In Zalando, we have faced this issue since data and computation became a commodity for us in the last few years. Almost all of our ~200 engineering teams regularly perform analytics, reporting, or machine learning meaning they all read data from the central data lake. The main motivation to enable observability over this data was to reduce the cost of storage and processing by deleting unused data and by shrinking resource usage of the pipelines that produce that data. An additional driver was to understand if our engineering teams needed to query historical data or if they are only interested in the recent state of the data.

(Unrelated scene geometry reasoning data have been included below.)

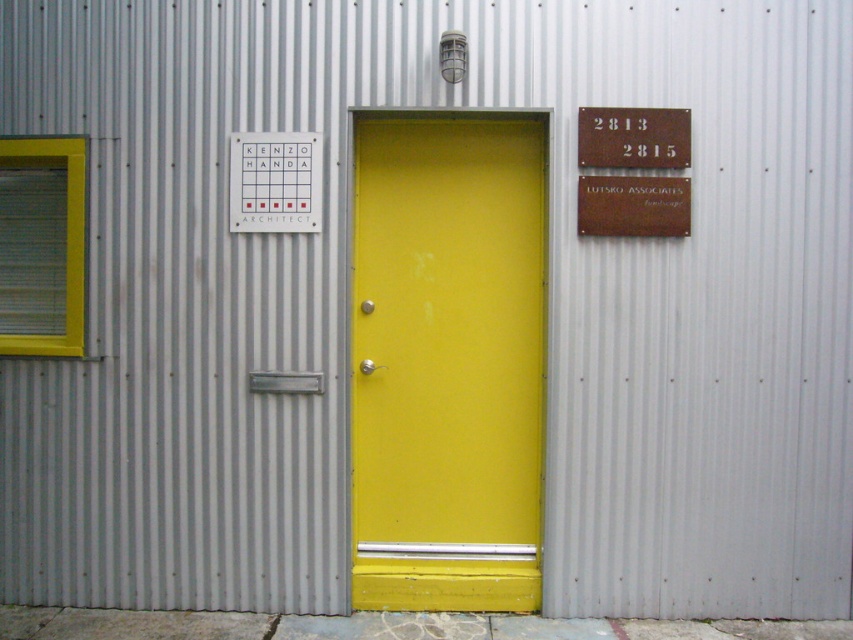 Question: Which of the following is the closest to the observer?

Choices:
 (A) matte white sign at center
 (B) bronze plaque at upper right
 (C) yellow matte door at center
 (D) rusty metal sign at upper right

Answer: (B)

Question: Among these points, which one is nearest to the camera?

Choices:
 (A) [311, 202]
 (B) [367, 602]
 (C) [608, 138]
 (D) [590, 186]

Answer: (C)

Question: From the image, what is the correct spatial relationship of yellow matte door at center in relation to matte white sign at center?

Choices:
 (A) right
 (B) left

Answer: (A)

Question: Is yellow matte door at center closer to camera compared to matte white sign at center?

Choices:
 (A) no
 (B) yes

Answer: (A)

Question: Is rusty metal sign at upper right above bronze plaque at upper right?

Choices:
 (A) yes
 (B) no

Answer: (A)

Question: Which point is closer to the camera taking this photo?

Choices:
 (A) (657, 192)
 (B) (666, 131)
 (C) (389, 136)
 (D) (247, 205)

Answer: (A) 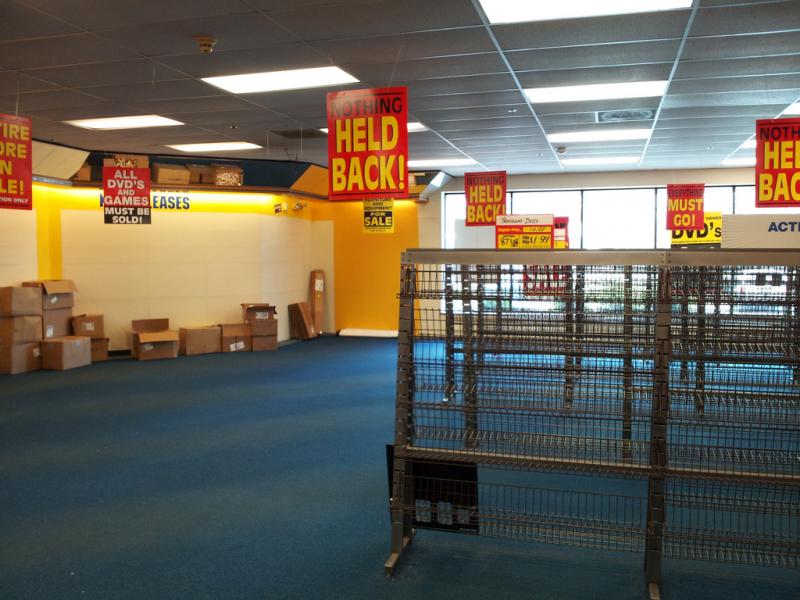 The width and height of the screenshot is (800, 600). I want to click on a/c vents, so click(630, 116). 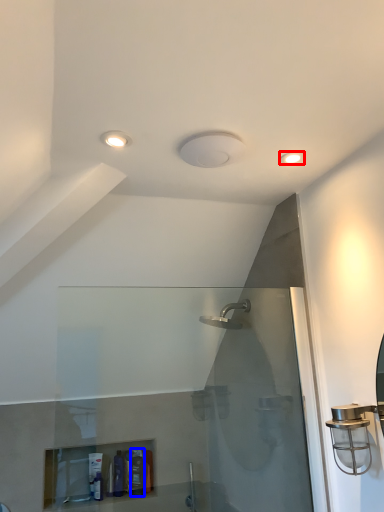 Question: Which object appears farthest to the camera in this image, light fixture (highlighted by a red box) or toiletry (highlighted by a blue box)?

Choices:
 (A) light fixture
 (B) toiletry

Answer: (B) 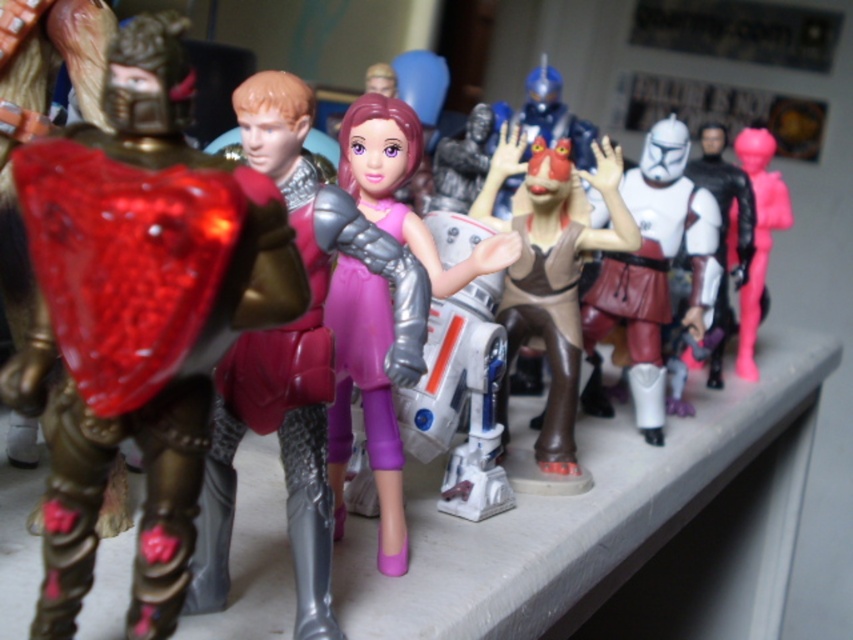 Measure the distance from purple matte/glossy doll at center to white matte helmet at center.

They are 18.12 inches apart.

The height and width of the screenshot is (640, 853). What do you see at coordinates (366, 401) in the screenshot? I see `purple matte/glossy doll at center` at bounding box center [366, 401].

Locate an element on the screen. The image size is (853, 640). purple matte/glossy doll at center is located at coordinates (366, 401).

Measure the distance from white matte helmet at center to pink matte figure at right.

white matte helmet at center is 10.59 inches from pink matte figure at right.

Which of these two, white matte helmet at center or pink matte figure at right, stands shorter?

With less height is white matte helmet at center.

Which is behind, point (717, 227) or point (747, 170)?

Positioned behind is point (747, 170).

Identify the location of white matte helmet at center. This screenshot has width=853, height=640. (x=654, y=268).

Consider the image. Can you confirm if purple matte/glossy doll at center is positioned to the right of pink matte figure at right?

Incorrect, purple matte/glossy doll at center is not on the right side of pink matte figure at right.

Between purple matte/glossy doll at center and pink matte figure at right, which one is positioned higher?

pink matte figure at right is higher up.

Measure the distance between purple matte/glossy doll at center and camera.

purple matte/glossy doll at center and camera are 28.76 inches apart.

This screenshot has height=640, width=853. Find the location of `purple matte/glossy doll at center`. purple matte/glossy doll at center is located at coordinates (366, 401). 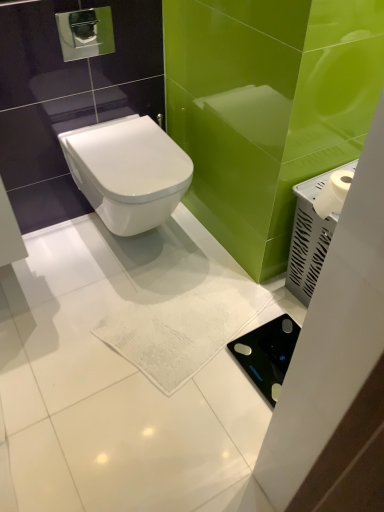 This screenshot has height=512, width=384. What are the coordinates of `empty space that is ontop of white glossy toilet at center` in the screenshot? It's located at (132, 147). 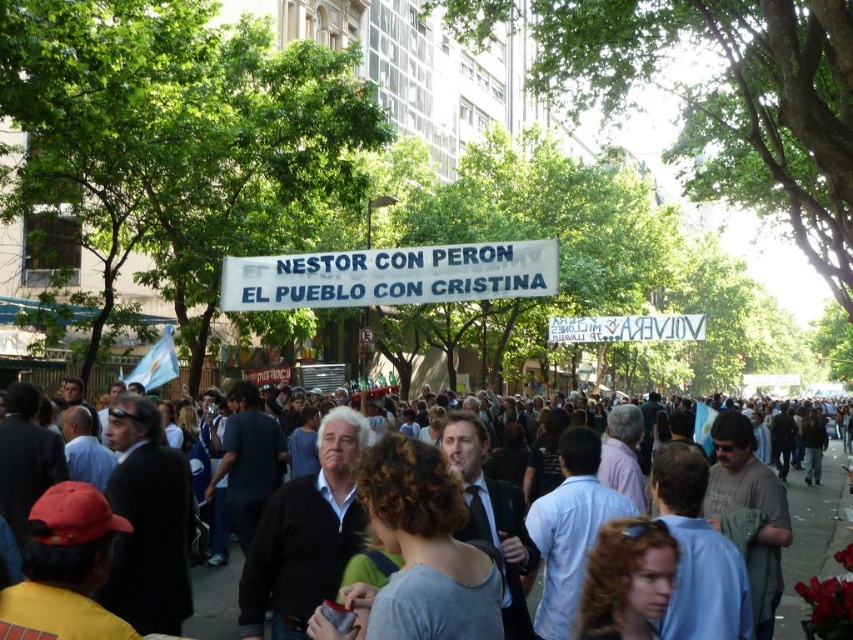 Question: Does white paper banner at center have a greater width compared to gray cotton shirt at center?

Choices:
 (A) no
 (B) yes

Answer: (A)

Question: Which point is closer to the camera?

Choices:
 (A) white paper banner at center
 (B) gray cotton shirt at center

Answer: (B)

Question: Is white paper banner at center smaller than gray cotton shirt at center?

Choices:
 (A) yes
 (B) no

Answer: (A)

Question: Is white paper banner at center positioned in front of gray cotton shirt at center?

Choices:
 (A) no
 (B) yes

Answer: (A) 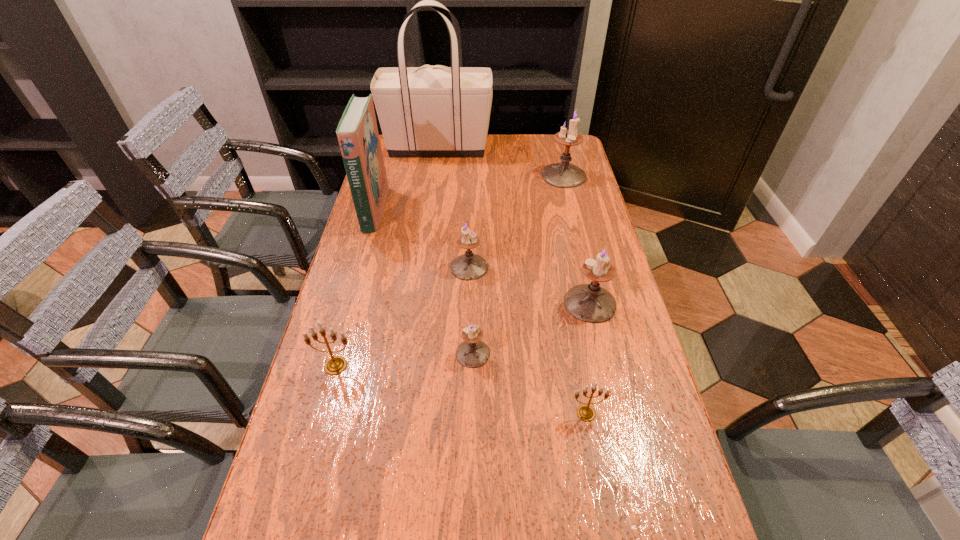 I want to click on the bigger gold candelabrum, so click(x=335, y=365).

Where is `the left gold candelabrum`? This screenshot has height=540, width=960. the left gold candelabrum is located at coordinates (335, 365).

Locate an element on the screen. This screenshot has width=960, height=540. the smallest purple candle holder is located at coordinates (472, 353).

Locate an element on the screen. The height and width of the screenshot is (540, 960). the nearest object is located at coordinates pyautogui.click(x=586, y=413).

What are the coordinates of `the nearer gold candelabrum` in the screenshot? It's located at (586, 413).

Locate an element on the screen. The height and width of the screenshot is (540, 960). free region located with handles facing forward on the farthest object is located at coordinates (563, 147).

At what (x,y) coordinates should I click in order to perform the action: click on vacant region located on the cover of the second tallest object. Please return your answer as a coordinate pair (x, y). Looking at the image, I should click on [x=444, y=210].

Image resolution: width=960 pixels, height=540 pixels. What are the coordinates of `free space located on the left of the seventh nearest object` in the screenshot? It's located at (473, 176).

Locate an element on the screen. free space located on the left of the fifth farthest object is located at coordinates (420, 303).

Where is `vacant space located on the back of the second smallest purple candle holder`? The height and width of the screenshot is (540, 960). vacant space located on the back of the second smallest purple candle holder is located at coordinates (470, 227). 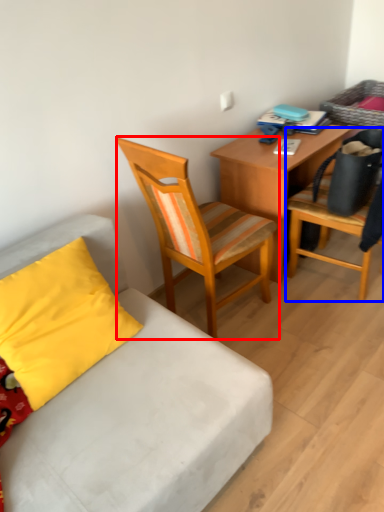 Question: Which point is further to the camera, chair (highlighted by a red box) or chair (highlighted by a blue box)?

Choices:
 (A) chair
 (B) chair

Answer: (B) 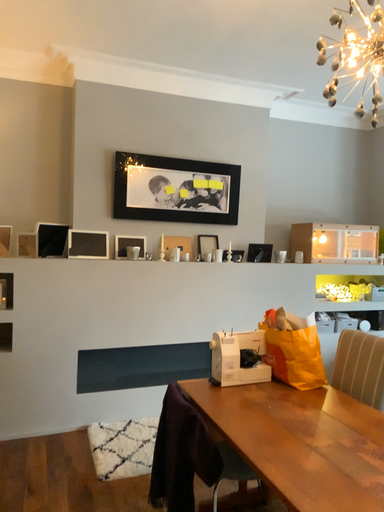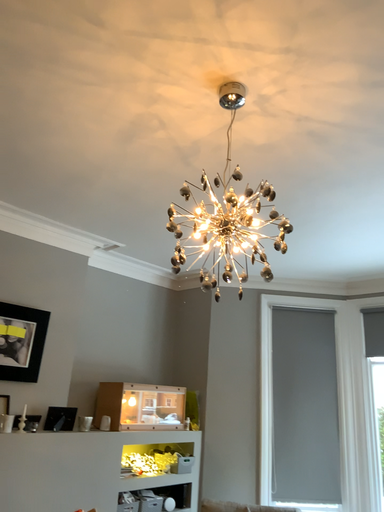 Question: Which way did the camera rotate in the video?

Choices:
 (A) rotated left
 (B) rotated right

Answer: (B) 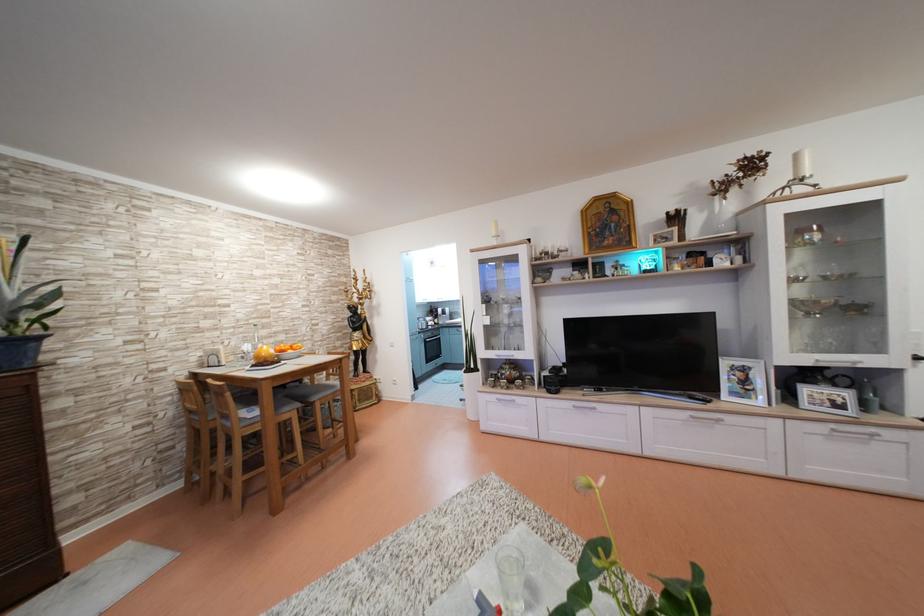 The height and width of the screenshot is (616, 924). In order to click on clear glass bottle in this screenshot , I will do `click(511, 578)`. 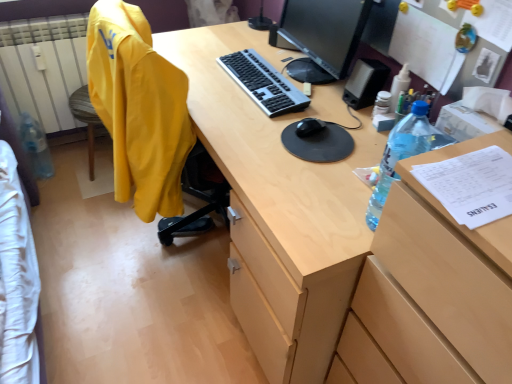 You are a GUI agent. You are given a task and a screenshot of the screen. Output one action in this format:
    pyautogui.click(x=<x>, y=<y>)
    Task: Click on the vacant area situated to the left side of black plastic speaker at upper right
    The height and width of the screenshot is (384, 512).
    Given the screenshot: What is the action you would take?
    pyautogui.click(x=319, y=93) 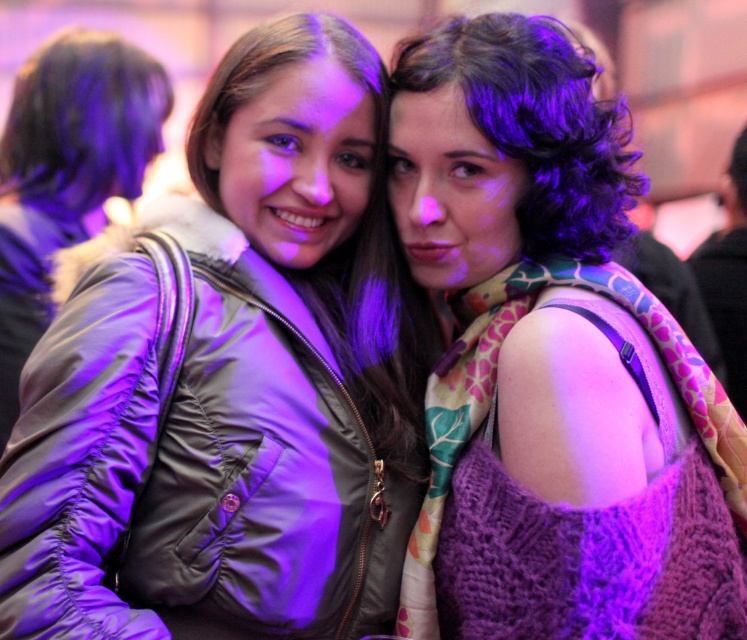 Question: Among these points, which one is farthest from the camera?

Choices:
 (A) (548, 173)
 (B) (288, 307)
 (C) (710, 628)
 (D) (84, 157)

Answer: (D)

Question: Which point appears farthest from the camera in this image?

Choices:
 (A) pyautogui.click(x=158, y=65)
 (B) pyautogui.click(x=68, y=29)
 (C) pyautogui.click(x=356, y=243)

Answer: (B)

Question: Observing the image, what is the correct spatial positioning of knitted purple sweater at center in reference to matte black jacket at left?

Choices:
 (A) left
 (B) right

Answer: (B)

Question: Does matte green jacket at center have a lesser width compared to curly dark brown hair at upper right?

Choices:
 (A) yes
 (B) no

Answer: (B)

Question: Is knitted purple sweater at center below dark brown hair at upper left?

Choices:
 (A) yes
 (B) no

Answer: (A)

Question: Based on their relative distances, which object is nearer to the brownsmoothhair at center?

Choices:
 (A) matte black jacket at left
 (B) knitted purple sweater at center
 (C) curly dark brown hair at upper right
 (D) dark brown hair at upper left

Answer: (B) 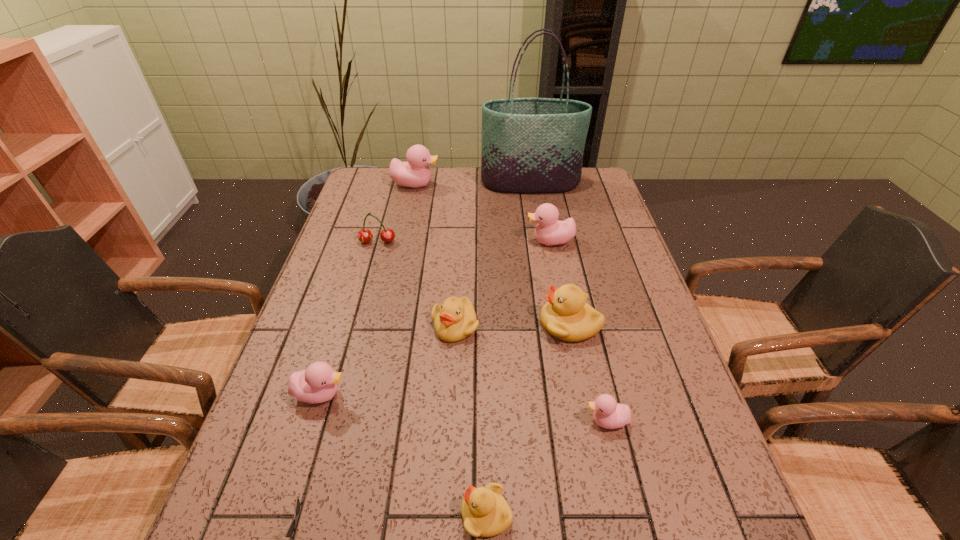 Where is `duckling that is the fourth nearest to the rightmost yellow duckling`? The height and width of the screenshot is (540, 960). duckling that is the fourth nearest to the rightmost yellow duckling is located at coordinates (485, 512).

Locate which duckling is the closest to the biggest yellow duckling. Please provide its 2D coordinates. Your answer should be formatted as a tuple, i.e. [(x, y)], where the tuple contains the x and y coordinates of a point satisfying the conditions above.

[(455, 319)]

Identify which pink duckling is located as the nearest to the red cherry. Please provide its 2D coordinates. Your answer should be formatted as a tuple, i.e. [(x, y)], where the tuple contains the x and y coordinates of a point satisfying the conditions above.

[(415, 173)]

Identify the location of pink duckling identified as the second closest to the cherry. The height and width of the screenshot is (540, 960). (549, 231).

Locate which yellow duckling is the second closest to the second smallest yellow duckling. Please provide its 2D coordinates. Your answer should be formatted as a tuple, i.e. [(x, y)], where the tuple contains the x and y coordinates of a point satisfying the conditions above.

[(485, 512)]

Locate an element on the screen. The width and height of the screenshot is (960, 540). yellow duckling that is the closest one to the biggest yellow duckling is located at coordinates (455, 319). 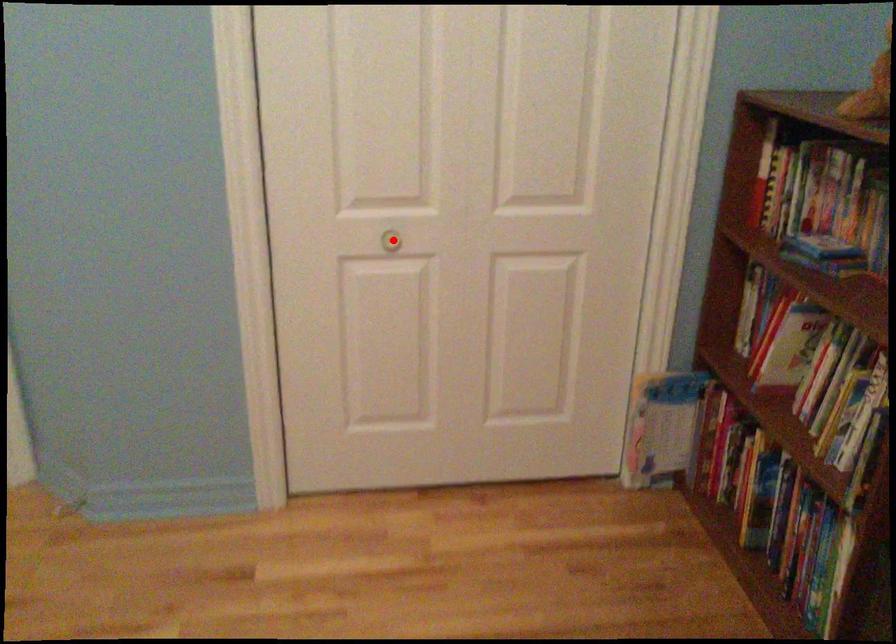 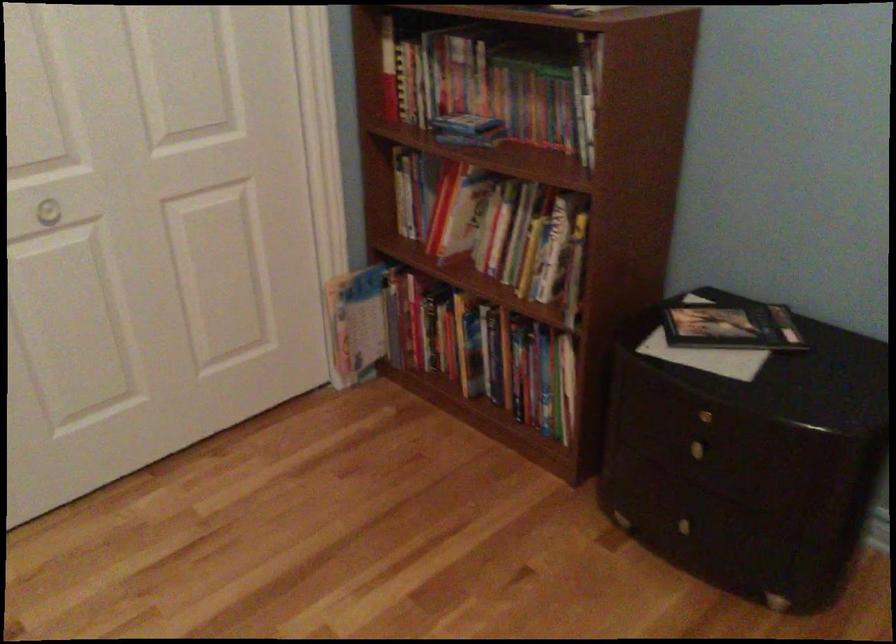 Question: I am providing you with two images of the same scene from different viewpoints. Given a red point in image1, look at the same physical point in image2. Is it:

Choices:
 (A) Closer to the viewpoint
 (B) Farther from the viewpoint

Answer: (A) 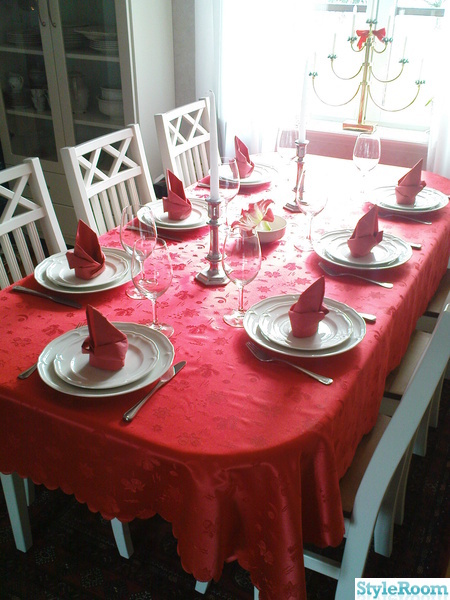 Where is `8 candles`? 8 candles is located at coordinates (352, 13), (400, 23), (403, 48), (333, 46), (310, 63), (417, 70), (303, 119), (217, 180). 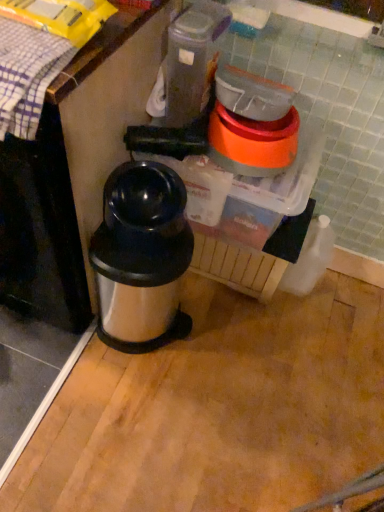 Question: Is silver metallic thermos at center behind black plastic blender at center?

Choices:
 (A) no
 (B) yes

Answer: (A)

Question: Is silver metallic thermos at center bigger than black plastic blender at center?

Choices:
 (A) no
 (B) yes

Answer: (A)

Question: Is silver metallic thermos at center oriented away from black plastic blender at center?

Choices:
 (A) no
 (B) yes

Answer: (B)

Question: Would you say black plastic blender at center is part of silver metallic thermos at center's contents?

Choices:
 (A) no
 (B) yes

Answer: (A)

Question: Is silver metallic thermos at center at the left side of black plastic blender at center?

To answer these types of questions S3 provides a useful feature - S3 Server Access Logging. When enabled, it constantly dumps logs about every read and write access in the observed bucket. The problem that appears almost immediately, and especially at a higher scale, is that these logs are in the form of comparatively small text files, with a format similar to the logs of Apache Web Server.
To query these logs we have leveraged capabilities of Apache Spark™ Structured Streaming on Databricks and built a streaming pipeline that constructs Delta Lake tables. These tables - for each observed bucket - contain well-structured data of the S3 Access Logs, they are partitioned, can be sorted if needed, and, as a result, enable extended and efficient analysis of the access patterns of the company’s data. This allows us to answer the previously mentioned questions and many more. In this blog post we are going to describe the production architecture we designed in Zalando, and to show in detail how you can deploy such a pipeline yourself.
Solution
Before we start, let us make two qualifications.
The first note is about why we chose Delta Lake, and not plain Parquet or any other format. As you will see, to solve the problem described we are going to create a continuous application using Spark Structured Streaming. The properties of the Delta Lake, in this case, will give us the following benefits:
- ACID Transactions: No corrupted/inconsistent reads by the consumers of the table in case write operation is still in progress or has failed leaving partial results on S3. More information is also available in Diving into Delta Lake: Unpacking the Transaction Log.
- Schema Enforcement: The metadata is controlled by the table; there is no chance that we break the schema if there is a bug in the code of the Spark job or if the format of the logs has changed. More information is available in Diving Into Delta Lake: Schema Enforcement & Evolution.
- Schema Evolution: On the other hand, if there is a change in the log format - we can purposely extend the schema by adding new fields. More information is available in Diving Into Delta Lake: Schema Enforcement & Evolution.
- Open Format: All the benefits of the plain Parquet format for readers apply, e.g. predicate push-down, column projection, etc.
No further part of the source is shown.